The grass is going to get greener for Canadian cannabis producers, say analysts at Cantor Fitzgerald. It’s only a matter of time.
Valuations are at two-year lows, the firm said in a research note on Monday, and positive catalysts outweigh negative ones over the next year.
One such catalyst is the anticipated continued growth in the recreational cannabis sector. The recreational market in Canada is 12 times smaller than the market in Colorado, which analyst Pablo Zuanic said is encouraging given the constraints the sector has faced.
For instance, only dried flower and oils were permitted in the first year of legalization, while marketing visuals were restricted and many dispensary openings were delayed.
Recreational cannabis sales hit C$127 million in July, and at the end of August, sales showed 50% growth quarter over quarter. All told, the firm expects the Canadian recreational market to be worth C$4.5 billion by 2022.
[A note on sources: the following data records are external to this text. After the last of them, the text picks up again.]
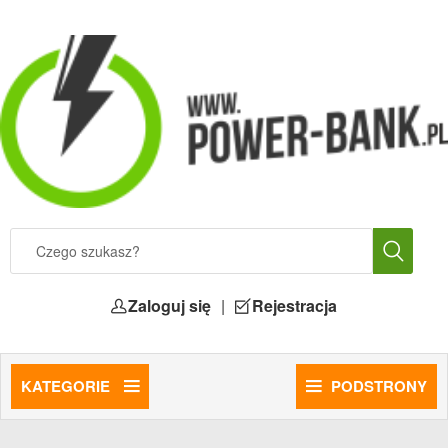
Zaloguj się
|
Rejestracja
KATEGORIE
PODSTRONY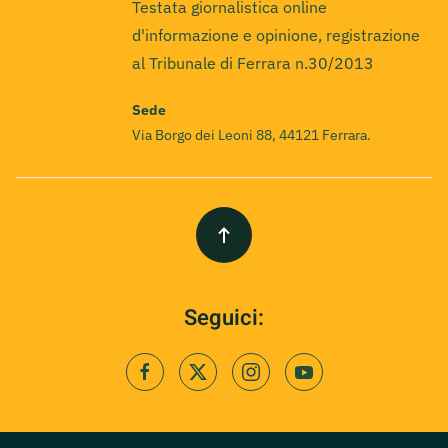
Testata giornalistica online
d'informazione e opinione, registrazione
al Tribunale di Ferrara n.30/2013
Sede
Via Borgo dei Leoni 88, 44121 Ferrara.
Seguici: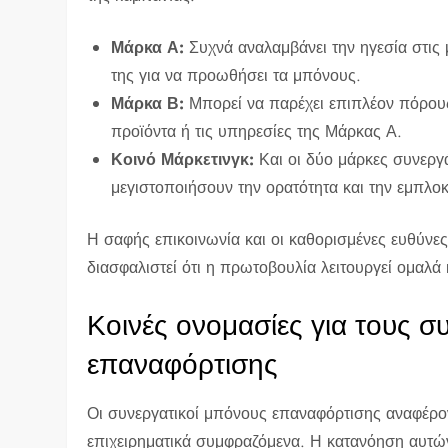
Μάρκα Α:
Συχνά αναλαμβάνει την ηγεσία στις
της για να προωθήσει τα μπόνους.
Μάρκα Β:
Μπορεί να παρέχει επιπλέον πόρου
προϊόντα ή τις υπηρεσίες της Μάρκας Α.
Κοινό Μάρκετινγκ:
Και οι δύο μάρκες συνεργά
μεγιστοποιήσουν την ορατότητα και την εμπλοκ
Η σαφής επικοινωνία και οι καθορισμένες ευθύνες
διασφαλιστεί ότι η πρωτοβουλία λειτουργεί ομαλά 
Κοινές ονομασίες για τους 
επαναφόρτισης
Οι συνεργατικοί μπόνους επαναφόρτισης αναφέρον
επιχειρηματικά συμφραζόμενα. Η κατανόηση αυτώ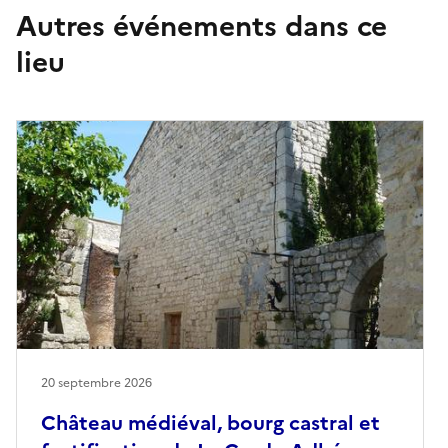
Autres événements dans ce
lieu
20 septembre 2026
Château médiéval, bourg castral et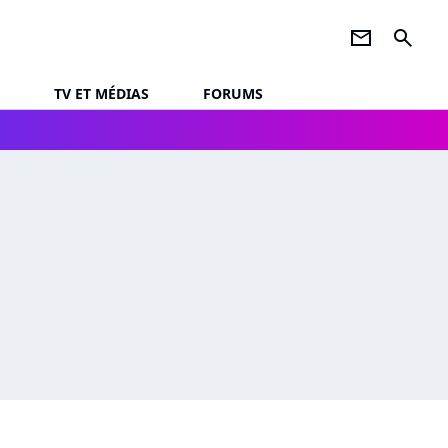
newsletter
search
TV ET MÉDIAS
FORUMS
To that end, Cantor Fitzgerald initiated coverage on six Canadian companies companies:
- Aurora Cannabis Inc (TSE:ACB) was rated Neutral with a price target of C$5.10, implying 8.7% upside
- Aphria Inc (TSE:APHA) was rated Overweight with a target of C$10.40, implying 52% upside
- HEXO Corp (TSE:HEXO) (NYSE:HEXO) was rated Underweight with a target of C$2.40, implying 16% downside
- Organigram Holdings Inc (TSE:OGI) was rated Overweight with a target of C$17.10, implying 283% upside
- Tilray Inc (NASDAQ:TLRY) was rated Neutral with a target of US$$20, implying 7.5% downside
- Canopy Growth Corporation (TSE:WEED) (NYSE:CGC) was rated Neutral with a target of C$27, implying 4.2% upside
- Aurora and Canopy, though neutral, were placed in the firm’s “positive watch” category.
Medical cannabis, meanwhile, could also serve as a catalyst outside of Canada.
Germany, a significant medical cannabis player, is projected to see per capita medical marijuana spending increase to $12 from $3 this year, according to BDS Analytics. For comparison, Colorado spends $58 per capita, leaving a wide window open for growth.
Additionally, even though the ratings vary, the analyst note emphasized the promise of Canadian legacy producers as a whole.
Aphria and Organigram, the two Overweights, saw shares grow in Toronto by 0.4% to C$6.76 and 5.5% to C$4.57, respectively.